Model performance largely depends on scale, with a weaker dependency on model shape. Model performance depends significantly on scale, which is composed of three factors:

  1. N: Number of model parameters
  2. D: Dataset size
  3. C: Amount of computation used

Experiments indicate that within a reasonable range, performance dependency on other architectural hyperparameters (such as depth and width) is minimal.

Power Laws

img1

When not limited by the other two scaling factors, performance exhibits a power-law relationship with each of the three factors N, D, and C, spanning over "six orders of magnitude," as shown above.

  • Left chart: More computation results in better model performance.
  • Middle chart: Larger datasets yield better model performance.
  • Right chart: More model parameters lead to better model performance.
tip

You might think this sounds obvious.

But it’s not. In past architectures, such as CNNs or LSTMs, these relationships didn't always hold. Performance could saturate or overfit. This cross-scaling relationship over six orders of magnitude is indeed a significant breakthrough.

The Universality of Overfitting

Experiments indicate that as long as we scale up N and D simultaneously, performance predictably improves. However, if N or D is held constant while the other increases, diminishing returns set in. The performance loss predictably depends on the ratio N0.74/DN^{0.74}/D, meaning every time we increase the model size by 8x, we only need to increase the data by about 5x to avoid loss.

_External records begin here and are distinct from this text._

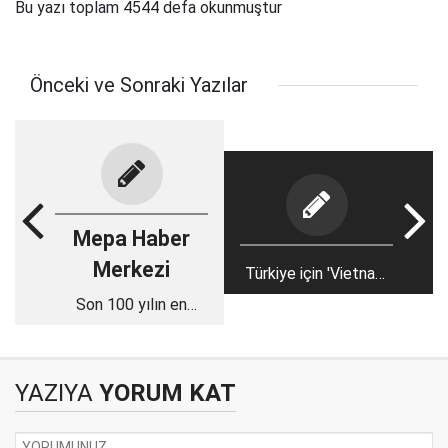
Bu yazı toplam 4544 defa okunmuştur
Önceki ve Sonraki Yazılar
Mepa Haber
Merkezi
Türkiye için 'Vietnam
tuzağına' hayır!
Son 100 yılın en
büyük 25 depremi
YAZIYA
YORUM KAT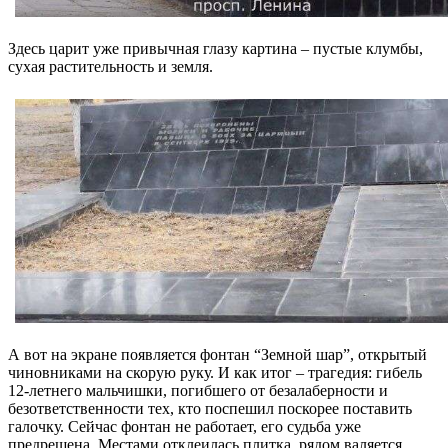
Здесь царит уже привычная глазу картина – пустые клумбы,
сухая растительность и земля.
А вот на экране появляется фонтан “Земной шар”, открытый
чиновниками на скорую руку. И как итог – трагедия: гибель
12-летнего мальчишки, погибшего от безалаберности и
безответственности тех, кто поспешил поскорее поставить
галочку. Сейчас фонтан не работает, его судьба уже
предрешена. Местами отклеилась плитка, рядом валяется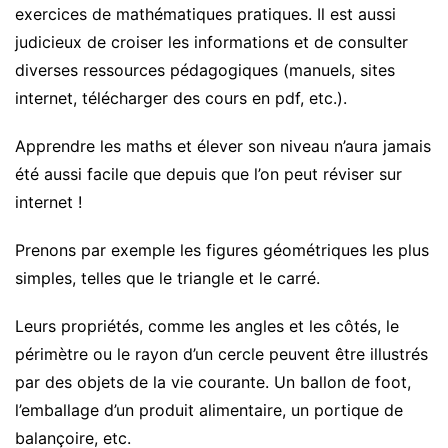
exercices de mathématiques pratiques. Il est aussi
judicieux de croiser les informations et de consulter
diverses ressources pédagogiques (manuels, sites
internet, télécharger des cours en pdf, etc.).
Apprendre les maths et élever son niveau n’aura jamais
été aussi facile que depuis que l’on peut réviser sur
internet !
Prenons par exemple les figures géométriques les plus
simples, telles que le triangle et le carré.
Leurs propriétés, comme les angles et les côtés, le
périmètre ou le rayon d’un cercle peuvent être illustrés
par des objets de la vie courante. Un ballon de foot,
l’emballage d’un produit alimentaire, un portique de
balançoire, etc.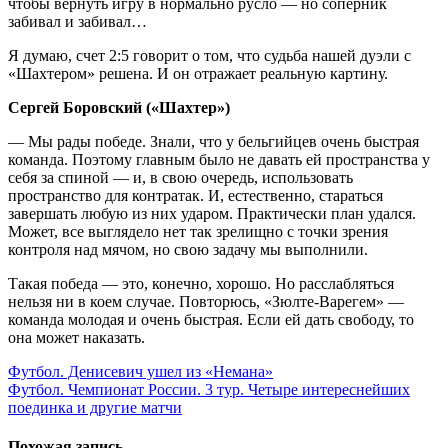
чтобы вернуть игру в нормально русло — но соперник
забивал и забивал…
Я думаю, счет 2:5 говорит о том, что судьба нашей дуэли с
«Шахтером» решена. И он отражает реальную картину.
Сергей Боровский («Шахтер»)
— Мы рады победе. Знали, что у бельгийцев очень быстрая
команда. Поэтому главным было не давать ей пространства у
себя за спиной — и, в свою очередь, использовать
пространство для контратак. И, естественно, стараться
завершать любую из них ударом. Практически план удался.
Может, все выглядело нет так зрелищно с точки зрения
контроля над мячом, но свою задачу мы выполнили.
Такая победа — это, конечно, хорошо. Но расслабляться
нельзя ни в коем случае. Повторюсь, «Зюлте-Варегем» —
команда молодая и очень быстрая. Если ей дать свободу, то
она может наказать.
Навигация
Футбол. Денисевич ушел из «Немана»
Футбол. Чемпионат России. 3 тур. Четыре интереснейших
по
поединка и другие матчи
записям
Похожая запись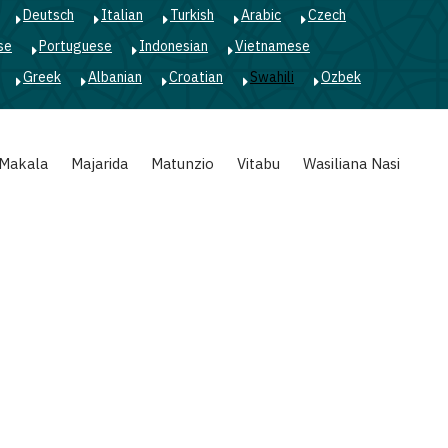
Deutsch
Italian
Turkish
Arabic
Czech
se
Portuguese
Indonesian
Vietnamese
Greek
Albanian
Croatian
Swahili
Ozbek
Makala
Majarida
Matunzio
Vitabu
Wasiliana Nasi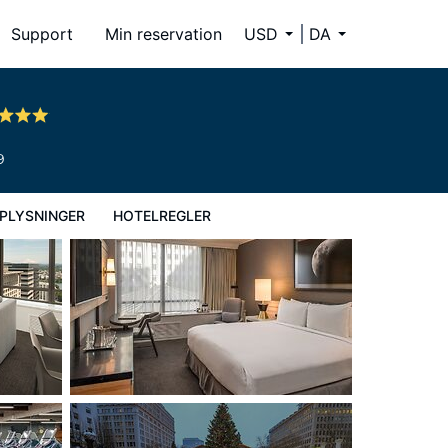
Support
Min reservation
USD
DA
9
PLYSNINGER
HOTELREGLER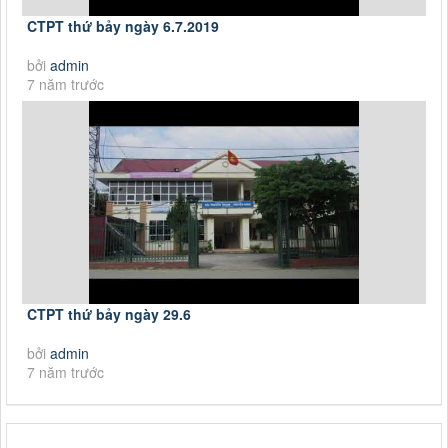
CTPT thứ bảy ngày 6.7.2019
bởi
admin
7 năm trước
CTPT thứ bảy ngày 29.6
bởi
admin
7 năm trước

Test Performance vs. Downstream Performance

Experiments indicate that when evaluating models on different texts from the distribution used for training, results are closely correlated with those on the training validation set, with a roughly constant offset in loss.

In other words, transitioning to a different distribution imposes a consistent penalty but otherwise scales with test performance.

Sample Efficiency

img2

Larger models are more sample efficient than smaller ones, achieving the same level of performance with fewer optimization steps (first chart above) and using fewer data points (second chart above).

Convergence is Inefficient

img3

As shown above, scaling up model size is a more efficient method than training smaller models to full convergence.

In simple terms, if we have fixed computational resources, it’s best to train very large models and stop them before they fully converge. This allows for the best performance within fixed computational budgets. Conversely, training smaller models to full convergence is less efficient.

Additionally, as computational resources increase, the required training data increases slowly, so we don't need to massively increase data to match the increased computational resources.

Optimal Batch Size

The optimal batch size for training language models is not fixed but related to the loss function and can be determined by measuring the gradient noise scale.

In this paper, the largest model defined was 1.5 billion (1.5B) parameters. At optimal performance, the optimal batch size was around 1 to 2 million tokens. Such a batch size helps achieve optimal performance and effectiveness during training.

tip

The mentioned 1 to 2 million refers to the number of tokens, not the number of batch sizes. If the model's context length is 1024, the corresponding batch size would be around 1000 to 2000, achieving optimal results.

Conclusion

This paper conducted extensive experiments and summarized the training methods for language models.

To us, these conclusions are represented by large sums of money, and we gratefully accept these experimental results.